Le fils de Hugo, s'apprêtant à publier en français des oeuvres de
Shakespeare, a demandé à son père d'en écrire une courte préface. le résultat est un essai de quelques centaines de pages explorant la nature même du génie. Bien trop long pour une préface, évidemment.
En fait, c'est à peine si l'essai "
William Shakespeare" parle de
Shakespeare. On y aborde l'art, son histoire et sa nature. Très intéressant pour quiconque veut en savoir plus sur la philosophie de Hugo. Il y reprend les thèses qu'il a développées dans sa
Préface de Cromwell dans une version ici plus complète, plus mature.
La partie la plus intéressante pour le lecteur contemporain est un long exposé sur les statues et autres hommages érigés à la mémoire des figures historiques. C'est un débat qui revient souvent de nos jours. Devrions-nous déboulonner ces artistes/politiciens/militaires dont l'oeuvre a mal vieilli, qui ne répondent pas à l'évolution des normes morales?
La réponse de Hugo est un "Oui" retentissant. Déboulonnons-les tous!
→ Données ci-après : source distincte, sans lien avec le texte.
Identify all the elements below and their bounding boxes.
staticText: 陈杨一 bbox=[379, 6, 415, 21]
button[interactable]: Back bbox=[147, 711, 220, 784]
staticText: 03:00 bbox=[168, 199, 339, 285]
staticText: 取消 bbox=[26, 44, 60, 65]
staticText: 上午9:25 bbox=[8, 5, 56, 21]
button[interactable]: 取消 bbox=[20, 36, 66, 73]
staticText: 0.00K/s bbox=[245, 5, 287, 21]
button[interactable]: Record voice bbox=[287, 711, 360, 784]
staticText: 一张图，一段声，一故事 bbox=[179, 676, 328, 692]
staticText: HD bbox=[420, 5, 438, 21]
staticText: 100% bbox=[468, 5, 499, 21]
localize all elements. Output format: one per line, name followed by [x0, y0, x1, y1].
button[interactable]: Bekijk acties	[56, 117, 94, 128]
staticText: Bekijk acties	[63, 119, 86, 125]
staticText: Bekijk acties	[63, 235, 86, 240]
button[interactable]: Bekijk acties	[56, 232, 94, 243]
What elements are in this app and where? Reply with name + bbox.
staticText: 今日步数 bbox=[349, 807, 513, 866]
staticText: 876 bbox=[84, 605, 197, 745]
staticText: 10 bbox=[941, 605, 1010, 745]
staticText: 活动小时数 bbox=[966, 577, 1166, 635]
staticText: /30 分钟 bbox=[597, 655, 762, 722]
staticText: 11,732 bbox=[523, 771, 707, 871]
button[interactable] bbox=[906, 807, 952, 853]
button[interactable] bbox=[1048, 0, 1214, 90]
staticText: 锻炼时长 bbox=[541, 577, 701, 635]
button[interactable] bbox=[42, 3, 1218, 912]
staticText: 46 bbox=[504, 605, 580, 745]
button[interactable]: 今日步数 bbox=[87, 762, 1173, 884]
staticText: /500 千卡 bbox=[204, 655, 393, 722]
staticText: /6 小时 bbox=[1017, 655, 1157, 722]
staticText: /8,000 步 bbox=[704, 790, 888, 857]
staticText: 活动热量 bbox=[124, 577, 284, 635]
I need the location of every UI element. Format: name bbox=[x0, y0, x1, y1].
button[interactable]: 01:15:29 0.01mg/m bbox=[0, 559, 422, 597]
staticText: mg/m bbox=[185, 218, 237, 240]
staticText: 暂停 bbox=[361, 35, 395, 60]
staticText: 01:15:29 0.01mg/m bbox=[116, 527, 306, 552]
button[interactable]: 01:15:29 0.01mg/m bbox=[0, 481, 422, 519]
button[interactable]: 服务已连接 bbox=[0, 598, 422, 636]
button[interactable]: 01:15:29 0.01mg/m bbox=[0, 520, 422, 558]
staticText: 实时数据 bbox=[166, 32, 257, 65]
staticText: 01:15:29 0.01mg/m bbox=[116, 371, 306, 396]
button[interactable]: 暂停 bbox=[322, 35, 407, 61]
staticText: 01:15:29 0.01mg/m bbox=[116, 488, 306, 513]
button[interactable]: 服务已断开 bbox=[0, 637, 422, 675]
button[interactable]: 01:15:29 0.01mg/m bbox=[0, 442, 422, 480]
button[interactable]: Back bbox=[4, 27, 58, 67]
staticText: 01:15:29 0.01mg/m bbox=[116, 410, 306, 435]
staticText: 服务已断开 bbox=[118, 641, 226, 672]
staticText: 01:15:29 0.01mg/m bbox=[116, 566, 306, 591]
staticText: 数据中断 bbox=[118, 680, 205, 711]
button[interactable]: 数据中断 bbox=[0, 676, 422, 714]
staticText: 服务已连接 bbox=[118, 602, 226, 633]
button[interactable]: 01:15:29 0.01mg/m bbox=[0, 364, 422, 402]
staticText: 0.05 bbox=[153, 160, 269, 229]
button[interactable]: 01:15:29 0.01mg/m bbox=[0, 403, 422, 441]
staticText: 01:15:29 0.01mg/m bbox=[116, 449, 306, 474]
Pour lui, on n'érige pas une statue à un homme, mais à une idée, et les idées que l'on décide d'honorer doivent briller comme des phares dans la nuit. Une nation ne devrait jamais chercher à élever un homme en lui bâtissant un tel hommage, elle devrait chercher à s'élever elle-même en honorant un symbole dont elle s'espère digne. Elle doit mettre de l'avant des valeurs plus grandes qu'elle, et s'efforcer d'en être digne.
En ce sens : Napoléon, César et Alexandre peuvent bien être oubliés. Leur mérite vient du sang qu'ils ont versé.
Shakespeare, par contre, n'est pas un homme. C'est un idéal. L'Angleterre ne lui rend pas hommage en affichant son buste. Elle s'enorgueillit d'avoir pu donner naissance à son génie.